Well, at Sunday school, at McCoy, we’ve been going through the Sermon on the Mount and we just finished chapter five, the first chapter there, five, six, and seven of Matthew.

And in five, toward the end, Jesus is really hammering the religious leaders and all of his listeners and reorienting them to what righteousness truly is.

He actually flips the script on what they think that God’s law was and what it was about and what it was for.

Jesus has the phrase where he says, “You’ve heard it said, but I say to you…” and he goes through several things, really, he’s elevating the law. He’s making it more stringent. He’s making it more difficult to meet, live up to, and he doesn’t actually give them the answer.

See, we have the benefit of living 2,000 years after he lived and we have the whole canon of Scripture, but he doesn’t tell them, “I’m the answer. I’m the Messiah, believe in me.”

They’re just, “What? You’ve made the law even more difficult to obey and you don’t give us an answer.”

So, I was at the end of chapter five kind of like, “OK, well, the natural question in my mind is well, if we’re Christ followers, then how do we live? If we know that the law is meant to point out our sin, make it insurmountable, make it obvious and undeniable, then how are we to live righteously? How are we to follow in what righteousness truly is?”

So, the beginning of Matthew six, in the first 18 verses, Jesus lays out his thesis statement.

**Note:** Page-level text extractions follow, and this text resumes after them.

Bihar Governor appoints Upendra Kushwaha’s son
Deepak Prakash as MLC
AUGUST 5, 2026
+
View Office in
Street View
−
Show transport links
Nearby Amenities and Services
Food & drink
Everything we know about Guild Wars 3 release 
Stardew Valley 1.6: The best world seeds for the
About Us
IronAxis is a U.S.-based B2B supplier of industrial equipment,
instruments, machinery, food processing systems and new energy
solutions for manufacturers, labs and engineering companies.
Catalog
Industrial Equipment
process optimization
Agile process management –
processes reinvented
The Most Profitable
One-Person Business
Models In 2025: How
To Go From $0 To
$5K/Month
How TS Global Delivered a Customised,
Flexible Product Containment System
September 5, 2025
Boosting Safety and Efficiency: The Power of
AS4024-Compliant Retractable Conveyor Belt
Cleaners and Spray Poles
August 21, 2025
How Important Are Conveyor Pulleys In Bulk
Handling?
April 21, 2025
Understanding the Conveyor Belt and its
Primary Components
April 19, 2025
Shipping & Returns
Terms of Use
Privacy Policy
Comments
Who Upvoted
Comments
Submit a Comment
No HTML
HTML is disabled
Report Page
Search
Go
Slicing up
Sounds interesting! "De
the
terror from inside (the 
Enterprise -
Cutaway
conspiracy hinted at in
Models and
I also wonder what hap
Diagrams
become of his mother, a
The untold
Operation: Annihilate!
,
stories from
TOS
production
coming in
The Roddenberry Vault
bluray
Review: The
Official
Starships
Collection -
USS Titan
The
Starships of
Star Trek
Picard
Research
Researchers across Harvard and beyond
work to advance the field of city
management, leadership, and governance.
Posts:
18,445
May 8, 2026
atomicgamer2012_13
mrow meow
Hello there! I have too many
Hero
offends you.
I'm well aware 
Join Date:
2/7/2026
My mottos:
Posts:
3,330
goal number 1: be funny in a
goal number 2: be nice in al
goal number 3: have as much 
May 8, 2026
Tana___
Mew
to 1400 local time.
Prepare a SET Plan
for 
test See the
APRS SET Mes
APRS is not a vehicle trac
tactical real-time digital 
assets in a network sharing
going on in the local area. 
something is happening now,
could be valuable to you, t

He says in verse one, “Be careful not to practice your righteousness in front of others to be seen by them. If you do, you will have no reward from your Father in heaven.”

Then he goes on to give three specific examples of what it looks like to do righteous things in a righteous way.

He uses the examples of giving, praying, and fasting.

I’m going to read the first phrase and you guys can shout out to me, what you think Jesus is implying?

So, here’s the first phrase of each of those categories.

“When you give to the needy…

The second one is, “And when you pray…

The third one is, “When you fast…”

So, my question to you would be, what is Jesus implying when he begins the discussion about each of these three spiritual disciplines?

Any ideas?

That you’re going to be doing it, great, that you’re going to be doing it.

Obviously, we’ve got to be doing righteousness.

He’s not saying, “Oh, you’re righteous before God, and the law doesn’t apply to you in the sense that that you have to meet it to please God, so you don’t have to do these things.”

No, we have to do them.

Then, he speaks with a pattern.

So, the first portion of each of those three actions, giving, praying, and fasting, he says, “Don’t do it this way as the hypocrites do…” and he gives the reason why they do it.

And it’s some form of, “…to be honored by others…”, or “…to be seen by others…” to show others that they’re fasting.

Then he goes on and it’s a pattern again, and the way to do it is described.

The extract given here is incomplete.